Varoluşum, ben dahil kimsenin onayını almadan 21 yıl önce bu evrende boy göstermeye başladı. Bazen, hayatta bazı anlar vardır; iyi ki doğdum, iyi ki tanık oluyorum bu güzelliklere diye içlenir kendini kutlarsın. Çocukken her gününü kutlarsın! Ancak ne oldu nasıl olduysa, bu güzellemeler tükendi. içimde sadece sıkıntı, midemde bir bulantı, ellerimde hafif titreme ve öze dönmeye çalışırken özden uzaklaşmamın vermiş olduğu hasret var. Bunu birçok şeye bağlayabileceğimden dolayı bilmiyorum sorunun cevabını. Ama bir soru varsa ortada, elbet bir cevabı da vardır. Bulduğum gün ölmekten korkmayacağım. Ama şimdi öyle mi? Her an, ölmekten öyle çok korkuyorum ki...

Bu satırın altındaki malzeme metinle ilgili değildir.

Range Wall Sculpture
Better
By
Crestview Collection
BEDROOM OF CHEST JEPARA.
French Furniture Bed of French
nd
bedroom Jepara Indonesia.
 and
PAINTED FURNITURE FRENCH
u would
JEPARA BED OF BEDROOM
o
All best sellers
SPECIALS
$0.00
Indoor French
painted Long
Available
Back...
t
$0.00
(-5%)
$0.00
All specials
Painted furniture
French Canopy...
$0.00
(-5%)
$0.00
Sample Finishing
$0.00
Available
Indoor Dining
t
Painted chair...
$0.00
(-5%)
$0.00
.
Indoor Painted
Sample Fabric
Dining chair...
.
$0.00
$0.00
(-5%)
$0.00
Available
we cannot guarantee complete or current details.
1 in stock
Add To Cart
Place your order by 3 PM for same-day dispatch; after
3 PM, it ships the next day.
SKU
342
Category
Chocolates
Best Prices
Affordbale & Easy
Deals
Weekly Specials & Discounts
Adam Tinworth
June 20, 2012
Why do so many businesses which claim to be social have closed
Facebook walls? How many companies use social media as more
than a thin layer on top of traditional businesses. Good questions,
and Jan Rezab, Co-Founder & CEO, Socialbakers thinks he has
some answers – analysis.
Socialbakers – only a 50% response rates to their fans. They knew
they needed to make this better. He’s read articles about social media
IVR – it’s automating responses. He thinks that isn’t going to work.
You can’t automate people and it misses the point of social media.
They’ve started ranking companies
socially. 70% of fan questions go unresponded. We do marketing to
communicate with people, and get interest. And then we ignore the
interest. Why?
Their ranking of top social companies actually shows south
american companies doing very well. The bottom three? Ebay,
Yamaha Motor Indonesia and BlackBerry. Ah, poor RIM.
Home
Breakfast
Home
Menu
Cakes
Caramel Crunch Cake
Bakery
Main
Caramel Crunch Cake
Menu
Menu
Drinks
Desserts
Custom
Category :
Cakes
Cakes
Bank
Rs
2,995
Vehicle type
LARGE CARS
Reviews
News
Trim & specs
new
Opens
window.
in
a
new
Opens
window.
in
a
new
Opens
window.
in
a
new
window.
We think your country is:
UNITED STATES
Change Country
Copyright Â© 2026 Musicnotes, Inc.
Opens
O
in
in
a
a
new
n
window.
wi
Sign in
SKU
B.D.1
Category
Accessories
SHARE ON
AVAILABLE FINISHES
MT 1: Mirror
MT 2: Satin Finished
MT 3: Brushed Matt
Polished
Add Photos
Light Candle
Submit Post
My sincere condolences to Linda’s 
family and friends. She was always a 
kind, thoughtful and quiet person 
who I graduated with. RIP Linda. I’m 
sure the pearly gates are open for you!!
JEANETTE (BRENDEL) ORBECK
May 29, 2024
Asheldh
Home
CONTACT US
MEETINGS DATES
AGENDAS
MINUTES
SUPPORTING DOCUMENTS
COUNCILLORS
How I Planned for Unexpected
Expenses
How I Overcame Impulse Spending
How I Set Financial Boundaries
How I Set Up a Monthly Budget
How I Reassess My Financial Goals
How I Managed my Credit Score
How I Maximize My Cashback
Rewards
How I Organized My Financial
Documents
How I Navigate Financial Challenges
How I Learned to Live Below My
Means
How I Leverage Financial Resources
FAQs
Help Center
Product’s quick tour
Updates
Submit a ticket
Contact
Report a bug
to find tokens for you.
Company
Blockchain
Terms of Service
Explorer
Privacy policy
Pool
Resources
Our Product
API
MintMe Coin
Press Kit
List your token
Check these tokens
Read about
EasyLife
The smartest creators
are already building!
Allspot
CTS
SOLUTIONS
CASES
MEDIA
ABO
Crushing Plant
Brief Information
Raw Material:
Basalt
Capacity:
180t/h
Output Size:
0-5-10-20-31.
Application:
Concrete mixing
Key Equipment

Oh be diyemeden, ılık rüzgarlarda koşamadan, keyifle yağmur altında ıslanamadan ölmekten çok korkuyorum. Bir bu kadar kötü hissi de değer verdiğim insanlarımın adına yaşıyorum. Benden önce göçüp gitse ne olur diye düşünmekten kendimi alıkoyamadığım, alıkoyamadıkça daha da çok düşünüp derinlerde boğulduğum bir anafor gibi. Yaşamaktan bu kadar sıkılırken, ölmekten bu kadar korkmak; dünyada bunca güzellik varken, hep gri bir döngüde hissetmek beni tüketti. Nasıl eskisi kadar mutlu, renkli, umutlu olacağımı bilmiyorum. Ellerimi kaldıracağım yardım için ama sanki bağlıymış gibi zemine sıkıca. Başımın eğikliği de bundandır belki.
Savaşamıyorum artık, hiç gücüm kalmadı. Son nefesimi vermeden, ben de mutlu hissetmek istiyorum. Belki bir gün uyandığımda, ölmeyi unutacağım. Ve o gün geldiğinde emin olun, en çok doğayı seveceğim.